Segment Start: Data for processing
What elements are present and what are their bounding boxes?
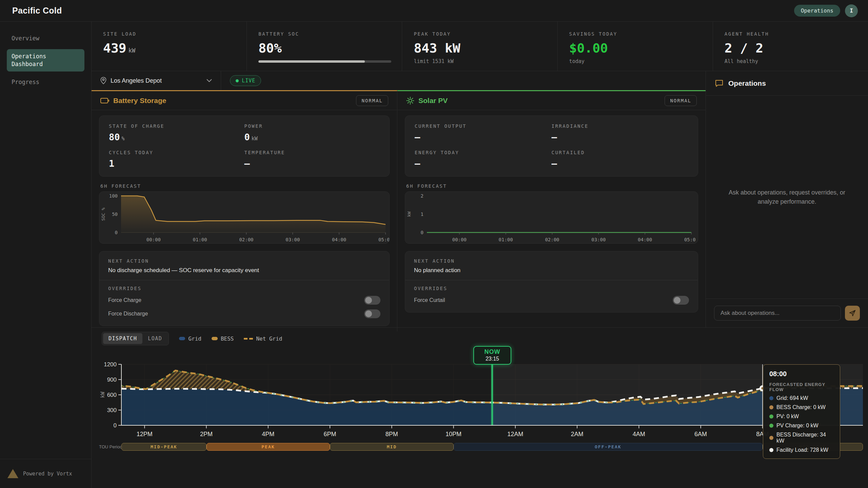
- stat-state-of-charge: STATE OF CHARGE 80%: [109, 123, 244, 142]
- tooltip-row: BESS Charge: 0 kW: [769, 404, 834, 410]
- svg-text:01:00: 01:00: [499, 237, 513, 242]
- status-badge: NORMAL: [665, 95, 697, 106]
- dispatch-section: DISPATCH LOAD Grid BESS Net Grid: [92, 327, 868, 488]
- svg-text:0: 0: [421, 230, 423, 235]
- overrides-label: OVERRIDES: [414, 286, 689, 291]
- app-title: Pacific Cold: [12, 6, 62, 16]
- live-label: LIVE: [242, 78, 255, 84]
- svg-text:1: 1: [421, 211, 423, 217]
- card-title: Battery Storage: [113, 97, 166, 105]
- force-curtail-toggle[interactable]: [673, 296, 689, 305]
- solar-forecast-svg: 012 00:00 01:00 02:00 03:00 04:00 05:00k…: [405, 192, 695, 243]
- battery-forecast-svg: 050100 00:00 01:00 02:00 03:00 04:00 05:…: [99, 192, 390, 243]
- kpi-agent-health: AGENT HEALTH 2 / 2 All healthy: [713, 22, 868, 71]
- kpi-sub: today: [569, 58, 713, 64]
- divider: [221, 71, 221, 90]
- svg-text:0: 0: [115, 230, 118, 235]
- tou-bar: MID-PEAK PEAK MID OFF-PEAK MID-PEAK: [121, 443, 863, 451]
- svg-text:01:00: 01:00: [193, 237, 207, 242]
- sidebar-item-progress[interactable]: Progress: [7, 75, 84, 89]
- svg-text:kW: kW: [100, 391, 106, 398]
- site-name: Los Angeles Depot: [111, 77, 162, 84]
- svg-text:12PM: 12PM: [137, 431, 153, 438]
- chart-legend: Grid BESS Net Grid: [179, 336, 282, 342]
- kpi-value: 80%: [258, 41, 402, 56]
- kpi-label: SAVINGS TODAY: [569, 31, 713, 37]
- svg-text:05:00: 05:00: [378, 237, 390, 242]
- svg-text:SOC %: SOC %: [101, 207, 106, 221]
- solar-pv-card: Solar PV NORMAL CURRENT OUTPUT — IRRADIA: [397, 90, 706, 331]
- role-badge[interactable]: Operations: [794, 5, 840, 17]
- vortx-logo-icon: [7, 469, 18, 478]
- sidebar-item-overview[interactable]: Overview: [7, 31, 84, 46]
- tou-periods-row: TOU Periods MID-PEAK PEAK MID OFF-PEAK M…: [98, 443, 865, 451]
- grid-dot-icon: [769, 396, 773, 400]
- tab-dispatch[interactable]: DISPATCH: [103, 333, 142, 344]
- overrides-label: OVERRIDES: [108, 286, 380, 291]
- override-label-force-charge: Force Charge: [108, 297, 141, 303]
- sidebar-item-operations-dashboard[interactable]: Operations Dashboard: [7, 49, 84, 72]
- app-header: Pacific Cold Operations I: [0, 0, 868, 22]
- svg-text:2PM: 2PM: [200, 431, 213, 438]
- chevron-down-icon: [206, 79, 212, 82]
- site-selector-dropdown[interactable]: Los Angeles Depot: [100, 77, 221, 84]
- legend-grid[interactable]: Grid: [179, 336, 201, 342]
- svg-text:300: 300: [107, 407, 117, 413]
- tab-load[interactable]: LOAD: [142, 333, 167, 344]
- override-label-force-discharge: Force Discharge: [108, 311, 148, 317]
- pv-charge-dot-icon: [769, 424, 773, 428]
- tou-segment-mid: MID: [330, 443, 454, 451]
- force-charge-toggle[interactable]: [364, 296, 380, 305]
- live-badge: LIVE: [230, 75, 261, 86]
- svg-text:03:00: 03:00: [285, 237, 300, 242]
- stat-curtailed: CURTAILED —: [552, 150, 689, 169]
- kpi-row: SITE LOAD 439kW BATTERY SOC 80% PEAK TOD…: [92, 22, 868, 71]
- battery-storage-card: Battery Storage NORMAL STATE OF CHARGE 8…: [92, 90, 397, 331]
- net-grid-dash-icon: [244, 338, 253, 340]
- svg-text:100: 100: [109, 193, 118, 199]
- kpi-savings-today: SAVINGS TODAY $0.00 today: [558, 22, 713, 71]
- now-time: 23:15: [474, 356, 511, 362]
- kpi-label: AGENT HEALTH: [725, 31, 868, 37]
- next-action-label: NEXT ACTION: [414, 258, 689, 264]
- svg-text:04:00: 04:00: [332, 237, 346, 242]
- live-dot-icon: [236, 79, 239, 82]
- svg-text:00:00: 00:00: [452, 237, 467, 242]
- override-label-force-curtail: Force Curtail: [414, 297, 445, 303]
- chart-tooltip: 08:00 FORECASTED ENERGY FLOW Grid: 694 k…: [763, 364, 840, 459]
- svg-text:kW: kW: [407, 211, 412, 217]
- svg-text:600: 600: [107, 392, 117, 398]
- kpi-label: SITE LOAD: [103, 31, 246, 37]
- force-discharge-toggle[interactable]: [364, 309, 380, 318]
- battery-icon: [100, 98, 109, 103]
- facility-load-dot-icon: [769, 448, 773, 452]
- sun-icon: [406, 97, 414, 105]
- soc-progress-fill: [258, 60, 365, 63]
- kpi-label: BATTERY SOC: [258, 31, 402, 37]
- stat-current-output: CURRENT OUTPUT —: [415, 123, 552, 142]
- powered-by-label: Powered by Vortx: [23, 471, 72, 477]
- legend-bess[interactable]: BESS: [212, 336, 234, 342]
- grid-swatch-icon: [179, 337, 185, 340]
- forecast-label: 6H FORECAST: [100, 183, 390, 189]
- kpi-sub: limit 1531 kW: [414, 58, 557, 64]
- forecast-label: 6H FORECAST: [406, 183, 698, 189]
- send-button[interactable]: [845, 306, 860, 321]
- card-title: Solar PV: [418, 97, 448, 105]
- stat-power: POWER 0kW: [244, 123, 380, 142]
- avatar[interactable]: I: [845, 4, 858, 17]
- svg-text:0: 0: [114, 422, 117, 429]
- battery-action-panel: NEXT ACTION No discharge scheduled — SOC…: [99, 251, 390, 326]
- kpi-sub: All healthy: [725, 58, 868, 64]
- svg-text:4AM: 4AM: [633, 431, 645, 438]
- svg-text:04:00: 04:00: [638, 237, 652, 242]
- kpi-value: 2 / 2: [725, 41, 868, 56]
- svg-text:05:00: 05:00: [684, 237, 695, 242]
- svg-text:2AM: 2AM: [571, 431, 584, 438]
- svg-text:6AM: 6AM: [694, 431, 707, 438]
- kpi-battery-soc: BATTERY SOC 80%: [247, 22, 402, 71]
- next-action-label: NEXT ACTION: [108, 258, 380, 264]
- ops-chat-input[interactable]: [714, 306, 841, 321]
- legend-net-grid[interactable]: Net Grid: [244, 336, 282, 342]
- sidebar: Overview Operations Dashboard Progress P…: [0, 22, 92, 488]
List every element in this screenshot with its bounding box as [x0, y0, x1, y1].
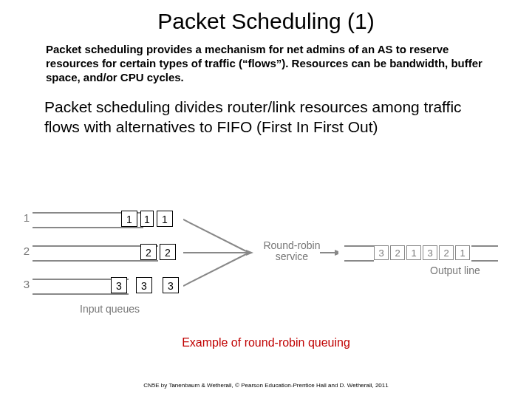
queue-line — [33, 260, 158, 262]
packet-box: 1 — [121, 211, 137, 227]
queue-line — [33, 245, 158, 247]
round-robin-service-label: Round-robin service — [259, 240, 325, 263]
rr-line1: Round-robin — [263, 239, 320, 251]
queue-number-1: 1 — [21, 211, 30, 224]
output-packet: 1 — [455, 245, 470, 260]
output-packet: 3 — [423, 245, 437, 260]
figure-caption: Example of round-robin queuing — [0, 336, 532, 349]
slide: Packet Scheduling (1) Packet scheduling … — [0, 0, 532, 399]
output-packet: 2 — [390, 245, 405, 260]
packet-box: 2 — [160, 244, 176, 260]
packet-box: 1 — [140, 211, 154, 227]
intro-paragraph: Packet scheduling provides a mechanism f… — [0, 34, 532, 84]
packet-box: 2 — [140, 244, 157, 260]
svg-line-0 — [183, 219, 246, 251]
main-paragraph: Packet scheduling divides router/link re… — [0, 84, 532, 137]
packet-box: 3 — [163, 277, 179, 293]
page-title: Packet Scheduling (1) — [0, 0, 532, 34]
input-queues-label: Input queues — [80, 303, 140, 315]
output-line-label: Output line — [430, 265, 480, 276]
packet-box: 3 — [136, 277, 152, 293]
packet-box: 3 — [111, 277, 127, 293]
output-packet: 2 — [439, 245, 454, 260]
round-robin-diagram: 1 1 1 1 2 2 2 3 3 3 3 Input queues Round… — [0, 207, 532, 332]
footer-citation: CN5E by Tanenbaum & Wetherall, © Pearson… — [0, 382, 532, 389]
queue-number-3: 3 — [21, 278, 30, 290]
queue-number-2: 2 — [21, 245, 30, 257]
svg-line-2 — [183, 254, 246, 286]
output-line-top — [344, 245, 374, 247]
output-packet: 3 — [374, 245, 389, 260]
packet-box: 1 — [157, 211, 173, 227]
svg-marker-5 — [335, 250, 338, 256]
output-line-top — [471, 245, 498, 247]
rr-line2: service — [276, 250, 308, 262]
queue-line — [33, 293, 129, 295]
output-line-bot — [344, 260, 374, 262]
output-line-bot — [471, 260, 498, 262]
svg-marker-3 — [246, 250, 253, 256]
output-packet: 1 — [406, 245, 421, 260]
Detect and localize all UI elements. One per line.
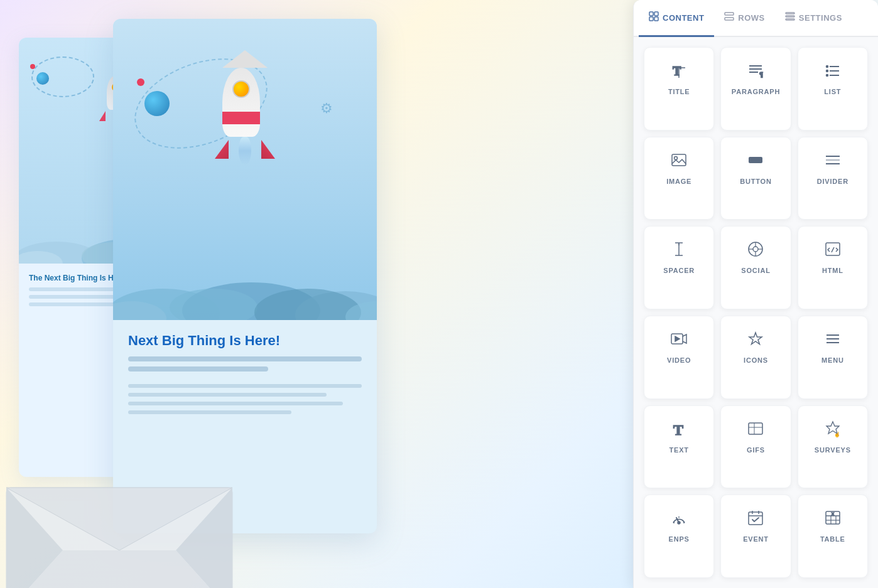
svg-point-49 xyxy=(753,247,758,252)
tab-settings[interactable]: SETTINGS xyxy=(775,0,852,37)
gear-icon-main: ⚙ xyxy=(320,100,333,117)
svg-point-37 xyxy=(826,75,828,77)
svg-point-40 xyxy=(675,156,678,159)
content-item-button[interactable]: BUTTON xyxy=(720,137,791,220)
tab-rows[interactable]: ROWS xyxy=(714,0,774,37)
bottom-line-4 xyxy=(128,410,291,414)
paragraph-item-label: PARAGRAPH xyxy=(732,88,780,95)
image-icon xyxy=(670,149,688,171)
mini-fin-left xyxy=(99,111,106,121)
text-icon: T xyxy=(670,417,688,440)
tabs-bar: CONTENT ROWS SETTINGS xyxy=(634,0,878,37)
content-item-divider[interactable]: DIVIDER xyxy=(798,137,868,220)
svg-rect-19 xyxy=(649,17,653,21)
spacer-item-label: SPACER xyxy=(663,267,695,274)
gifs-item-label: GIFS xyxy=(747,446,765,454)
tab-content[interactable]: CONTENT xyxy=(639,0,714,37)
rocket-stripe xyxy=(222,112,260,124)
content-item-paragraph[interactable]: ¶ PARAGRAPH xyxy=(720,47,791,131)
svg-rect-22 xyxy=(725,18,734,20)
email-card-front-header: ⚙ xyxy=(113,19,377,320)
bottom-line-3 xyxy=(128,402,343,405)
svg-rect-24 xyxy=(786,16,794,17)
spacer-icon xyxy=(670,238,688,260)
content-line-1 xyxy=(128,356,362,361)
svg-point-35 xyxy=(826,70,828,72)
button-item-label: BUTTON xyxy=(740,178,771,185)
content-item-menu[interactable]: MENU xyxy=(798,316,868,399)
social-item-label: SOCIAL xyxy=(741,267,770,274)
list-icon xyxy=(824,59,842,82)
content-item-image[interactable]: IMAGE xyxy=(644,137,714,220)
rocket-left-fin xyxy=(215,140,229,159)
svg-point-69 xyxy=(678,521,680,524)
svg-rect-25 xyxy=(786,19,794,20)
svg-rect-17 xyxy=(649,12,653,16)
svg-rect-20 xyxy=(654,17,658,21)
svg-text:T: T xyxy=(673,422,683,437)
title-icon: T xyxy=(670,59,688,82)
icons-icon xyxy=(747,328,764,350)
divider-item-label: DIVIDER xyxy=(817,178,848,185)
enps-item-label: ENPS xyxy=(669,535,690,543)
main-rocket xyxy=(215,50,275,165)
content-item-text[interactable]: T TEXT xyxy=(644,405,714,489)
svg-marker-58 xyxy=(749,333,762,345)
content-item-spacer[interactable]: SPACER xyxy=(644,226,714,309)
mini-planet xyxy=(36,72,49,85)
event-icon xyxy=(747,506,764,529)
content-item-enps[interactable]: ENPS xyxy=(644,494,714,578)
right-panel: CONTENT ROWS SETTINGS xyxy=(633,0,878,588)
surveys-item-label: SURVEYS xyxy=(815,446,851,454)
content-item-html[interactable]: HTML xyxy=(798,226,868,309)
svg-rect-63 xyxy=(749,423,762,434)
surveys-icon: ☝ xyxy=(824,417,842,440)
email-preview-panel: ⚙ The xyxy=(0,0,633,588)
svg-rect-21 xyxy=(725,13,734,15)
rocket-body xyxy=(222,68,260,137)
paragraph-icon: ¶ xyxy=(747,59,764,82)
rocket-window xyxy=(232,80,250,98)
mini-planet-dot xyxy=(30,64,35,69)
content-item-social[interactable]: SOCIAL xyxy=(720,226,791,309)
content-item-table[interactable]: X TABLE xyxy=(798,494,868,578)
svg-marker-57 xyxy=(675,336,680,341)
content-tab-icon xyxy=(649,11,659,24)
content-item-surveys[interactable]: ☝ SURVEYS xyxy=(798,405,868,489)
content-item-list[interactable]: LIST xyxy=(798,47,868,131)
svg-rect-73 xyxy=(749,512,762,525)
rocket-right-fin xyxy=(261,140,275,159)
svg-rect-23 xyxy=(786,13,794,14)
table-item-label: TABLE xyxy=(820,535,845,543)
video-icon xyxy=(670,328,688,350)
svg-point-33 xyxy=(826,66,828,68)
content-items-grid: T TITLE ¶ PARAGRAPH xyxy=(634,37,878,588)
svg-line-55 xyxy=(832,247,834,252)
content-item-video[interactable]: VIDEO xyxy=(644,316,714,399)
content-item-title[interactable]: T TITLE xyxy=(644,47,714,131)
social-icon xyxy=(747,238,764,260)
front-card-clouds xyxy=(113,245,377,320)
email-main-title: Next Big Thing Is Here! xyxy=(128,333,362,349)
svg-text:¶: ¶ xyxy=(759,70,763,78)
email-bottom-lines xyxy=(128,384,362,414)
image-item-label: IMAGE xyxy=(666,178,691,185)
content-item-gifs[interactable]: GIFS xyxy=(720,405,791,489)
html-icon xyxy=(824,238,842,260)
list-item-label: LIST xyxy=(824,88,841,95)
rows-tab-icon xyxy=(724,11,734,24)
table-icon: X xyxy=(824,506,842,529)
tab-settings-label: SETTINGS xyxy=(799,13,842,23)
content-item-event[interactable]: EVENT xyxy=(720,494,791,578)
text-item-label: TEXT xyxy=(669,446,689,454)
tab-rows-label: ROWS xyxy=(738,13,764,23)
icons-item-label: ICONS xyxy=(744,356,768,364)
video-item-label: VIDEO xyxy=(667,356,691,364)
menu-icon xyxy=(824,328,842,350)
event-item-label: EVENT xyxy=(743,535,769,543)
title-item-label: TITLE xyxy=(668,88,690,95)
svg-rect-39 xyxy=(672,154,686,166)
content-item-icons[interactable]: ICONS xyxy=(720,316,791,399)
enps-icon xyxy=(670,506,688,529)
svg-text:X: X xyxy=(832,512,834,516)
Segment End: Data for processing
Of the lines in the data, report each one containing the string "overrides".

- _Exercise solution_:
- overrides-label: OVERRIDES: [414, 286, 689, 291]
- overrides-label: OVERRIDES: [108, 286, 380, 291]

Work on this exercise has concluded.